__What to do__
Could you repeat the records below exactly, leaving the pictures out?

****************

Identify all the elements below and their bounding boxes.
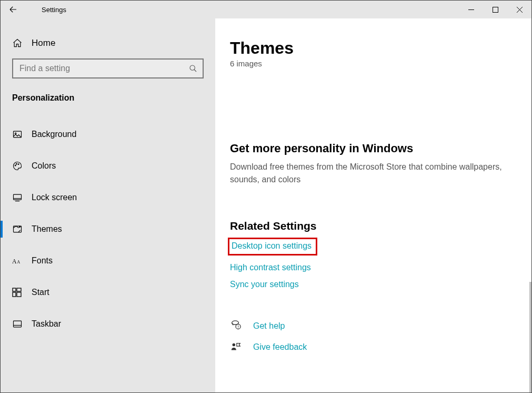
fonts-icon: AA [12,256,24,266]
sidebar-item-lock-screen[interactable]: Lock screen [1,182,215,213]
search-input[interactable] [18,63,188,74]
related-heading: Related Settings [230,220,517,232]
sidebar-item-label: Start [24,288,49,297]
link-sync-your-settings[interactable]: Sync your settings [230,280,299,289]
link-desktop-icon-settings[interactable]: Desktop icon settings [228,238,317,256]
svg-line-5 [194,70,196,72]
help-list: ? Get help Give feedback [230,316,517,358]
svg-point-9 [16,163,17,164]
sidebar-item-colors[interactable]: Colors [1,150,215,182]
sidebar-item-label: Taskbar [24,319,61,329]
svg-rect-20 [17,292,21,297]
sidebar-item-label: Lock screen [24,193,77,202]
search-icon [188,64,198,73]
search-wrap [1,58,215,88]
link-high-contrast-settings[interactable]: High contrast settings [230,263,311,272]
sidebar-item-background[interactable]: Background [1,119,215,150]
sidebar-item-fonts[interactable]: AA Fonts [1,245,215,277]
svg-text:A: A [17,260,20,264]
palette-icon [12,161,24,171]
window-title: Settings [26,6,66,14]
help-label: Get help [243,321,285,331]
minimize-button[interactable] [459,1,483,18]
svg-rect-1 [493,7,498,12]
svg-rect-18 [17,288,21,291]
svg-rect-11 [14,194,22,200]
home-label: Home [24,38,55,48]
close-button[interactable] [507,1,531,18]
scrollbar[interactable] [529,282,531,392]
svg-rect-19 [13,292,16,297]
sidebar-item-label: Background [24,130,76,139]
minimize-icon [468,7,474,13]
image-icon [12,129,24,140]
arrow-left-icon [8,5,18,14]
sidebar: Home Personalization Background [1,18,215,392]
themes-icon [12,224,24,234]
svg-text:?: ? [237,325,239,329]
give-feedback-link[interactable]: Give feedback [230,337,517,358]
promo-body: Download free themes from the Microsoft … [230,161,504,186]
home-icon [12,38,24,48]
feedback-label: Give feedback [243,342,307,352]
sidebar-item-label: Fonts [24,256,53,266]
svg-text:A: A [12,258,17,265]
category-label: Personalization [1,88,215,113]
clipped-text: 6 images [230,59,517,68]
svg-point-8 [15,165,16,166]
related-links: Desktop icon settings High contrast sett… [230,238,517,289]
svg-rect-17 [13,288,16,291]
svg-point-25 [233,343,236,347]
titlebar: Settings [1,1,531,18]
body: Home Personalization Background [1,18,531,392]
start-icon [12,288,24,297]
svg-point-10 [18,164,19,165]
main-content: Themes 6 images Get more personality in … [215,18,531,392]
sidebar-item-start[interactable]: Start [1,277,215,308]
settings-window: Settings Home [0,0,532,393]
close-icon [517,7,523,13]
taskbar-icon [12,319,24,329]
sidebar-item-label: Colors [24,161,56,171]
back-button[interactable] [1,1,26,18]
sidebar-item-taskbar[interactable]: Taskbar [1,308,215,340]
svg-point-4 [190,65,195,70]
svg-rect-21 [14,321,22,327]
sidebar-item-label: Themes [24,224,62,234]
feedback-icon [230,341,243,353]
lock-screen-icon [12,192,24,203]
search-box[interactable] [12,58,204,78]
get-help-link[interactable]: ? Get help [230,316,517,337]
promo-heading: Get more personality in Windows [230,142,517,155]
sidebar-item-themes[interactable]: Themes [1,213,215,245]
page-title: Themes [230,38,517,58]
nav-list: Background Colors Lock screen [1,113,215,340]
help-icon: ? [230,320,243,332]
maximize-icon [493,7,498,13]
maximize-button[interactable] [483,1,507,18]
home-button[interactable]: Home [1,28,215,58]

****************

__Exercise output__
Identify all the elements below and their bounding boxes.
fonts-icon: AA [12,256,24,266]
sidebar-item-lock-screen[interactable]: Lock screen [1,182,215,213]
search-input[interactable] [18,63,188,74]
related-heading: Related Settings [230,220,517,232]
sidebar-item-label: Start [24,288,49,297]
link-sync-your-settings[interactable]: Sync your settings [230,280,299,289]
link-desktop-icon-settings[interactable]: Desktop icon settings [228,238,317,256]
svg-line-5 [194,70,196,72]
help-list: ? Get help Give feedback [230,316,517,358]
svg-point-9 [16,163,17,164]
sidebar-item-colors[interactable]: Colors [1,150,215,182]
sidebar-item-label: Taskbar [24,319,61,329]
svg-rect-20 [17,292,21,297]
sidebar-item-label: Lock screen [24,193,77,202]
search-icon [188,64,198,73]
search-wrap [1,58,215,88]
link-high-contrast-settings[interactable]: High contrast settings [230,263,311,272]
sidebar-item-background[interactable]: Background [1,119,215,150]
sidebar-item-fonts[interactable]: AA Fonts [1,245,215,277]
svg-text:A: A [17,260,20,264]
palette-icon [12,161,24,171]
window-title: Settings [26,6,66,14]
help-label: Get help [243,321,285,331]
minimize-button[interactable] [459,1,483,18]
svg-rect-1 [493,7,498,12]
svg-rect-18 [17,288,21,291]
svg-rect-11 [14,194,22,200]
home-label: Home [24,38,55,48]
close-button[interactable] [507,1,531,18]
scrollbar[interactable] [529,282,531,392]
svg-rect-19 [13,292,16,297]
sidebar-item-label: Background [24,130,76,139]
minimize-icon [468,7,474,13]
image-icon [12,129,24,140]
arrow-left-icon [8,5,18,14]
sidebar: Home Personalization Background [1,18,215,392]
themes-icon [12,224,24,234]
svg-text:?: ? [237,325,239,329]
give-feedback-link[interactable]: Give feedback [230,337,517,358]
promo-body: Download free themes from the Microsoft … [230,161,504,186]
home-icon [12,38,24,48]
feedback-label: Give feedback [243,342,307,352]
sidebar-item-label: Fonts [24,256,53,266]
svg-text:A: A [12,258,17,265]
category-label: Personalization [1,88,215,113]
clipped-text: 6 images [230,59,517,68]
svg-point-8 [15,165,16,166]
related-links: Desktop icon settings High contrast sett… [230,238,517,289]
svg-rect-17 [13,288,16,291]
svg-point-25 [233,343,236,347]
titlebar: Settings [1,1,531,18]
body: Home Personalization Background [1,18,531,392]
start-icon [12,288,24,297]
svg-point-10 [18,164,19,165]
main-content: Themes 6 images Get more personality in … [215,18,531,392]
sidebar-item-start[interactable]: Start [1,277,215,308]
settings-window: Settings Home [0,0,532,393]
close-icon [517,7,523,13]
taskbar-icon [12,319,24,329]
sidebar-item-label: Colors [24,161,56,171]
back-button[interactable] [1,1,26,18]
sidebar-item-taskbar[interactable]: Taskbar [1,308,215,340]
svg-point-4 [190,65,195,70]
svg-rect-21 [14,321,22,327]
sidebar-item-label: Themes [24,224,62,234]
feedback-icon [230,341,243,353]
lock-screen-icon [12,192,24,203]
search-box[interactable] [12,58,204,78]
get-help-link[interactable]: ? Get help [230,316,517,337]
promo-heading: Get more personality in Windows [230,142,517,155]
sidebar-item-themes[interactable]: Themes [1,213,215,245]
page-title: Themes [230,38,517,58]
nav-list: Background Colors Lock screen [1,113,215,340]
help-icon: ? [230,320,243,332]
maximize-icon [493,7,498,13]
maximize-button[interactable] [483,1,507,18]
home-button[interactable]: Home [1,28,215,58]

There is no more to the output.